RedeTV! São Paulo debuted its digital signal in São Paulo on virtual UHF channel 29, on December 2, 2007, the date digital TV transmissions began in Brazil. The broadcaster was the first to generate all of its programming in high definition, when its programs began to be produced at the CTD in Osasco on November 13, 2009. At the same time, it also began to show reruns of its programs at times occupied by infomercials and rentals for churches on its analog signal, going against the determination of multiprogramming only on public broadcasters.

On May 23, 2010, it also became the first over-the-air television station of the world to air in 3D, during the airing of Pânico na TV!, using subchannel 9.2. The station deactivated its 3D signal on June 19, 2015. On February 7, 2021, the station reactivated channel 9.2, starting to show teleclasses from Universo EADTV, the result of a partnership with RedeTV! with Cesumar University.

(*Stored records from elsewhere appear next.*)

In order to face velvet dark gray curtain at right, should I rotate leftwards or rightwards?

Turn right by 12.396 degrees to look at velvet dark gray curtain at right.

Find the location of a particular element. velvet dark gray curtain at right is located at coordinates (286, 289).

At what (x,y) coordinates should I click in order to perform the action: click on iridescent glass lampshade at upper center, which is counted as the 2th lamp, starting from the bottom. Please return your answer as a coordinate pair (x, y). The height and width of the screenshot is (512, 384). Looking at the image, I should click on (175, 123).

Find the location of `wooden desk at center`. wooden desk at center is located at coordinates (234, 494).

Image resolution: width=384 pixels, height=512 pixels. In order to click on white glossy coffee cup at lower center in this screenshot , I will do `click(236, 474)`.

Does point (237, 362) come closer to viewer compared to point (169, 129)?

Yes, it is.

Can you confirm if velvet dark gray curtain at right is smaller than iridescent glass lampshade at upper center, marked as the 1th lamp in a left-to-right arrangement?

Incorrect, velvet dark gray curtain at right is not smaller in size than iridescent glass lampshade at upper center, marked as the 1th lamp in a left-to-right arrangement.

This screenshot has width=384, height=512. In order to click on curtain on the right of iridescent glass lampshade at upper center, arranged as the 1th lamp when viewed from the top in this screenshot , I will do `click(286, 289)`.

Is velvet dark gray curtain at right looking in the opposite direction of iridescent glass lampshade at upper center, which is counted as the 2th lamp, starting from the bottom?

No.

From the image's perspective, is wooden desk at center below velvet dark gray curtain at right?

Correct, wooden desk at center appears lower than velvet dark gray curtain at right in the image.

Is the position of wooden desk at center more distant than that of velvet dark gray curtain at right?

Based on the federal decree transitioning Brazilian TV stations from analogue to digital signals, RedeTV! São Paulo, as well as other broadcasters in the São Paulo Metropolitan Region, ceased transmissions on VHF channel 9 on March 29, 2017, following the official ANATEL roadmap. The station cut the signal at 11:59 pm, during Superpop. Its presenter Luciana Gimenez went up to the station's technical center and pressed the button that automatically inserted the slide from MCTIC and ANATEL about the switch-off.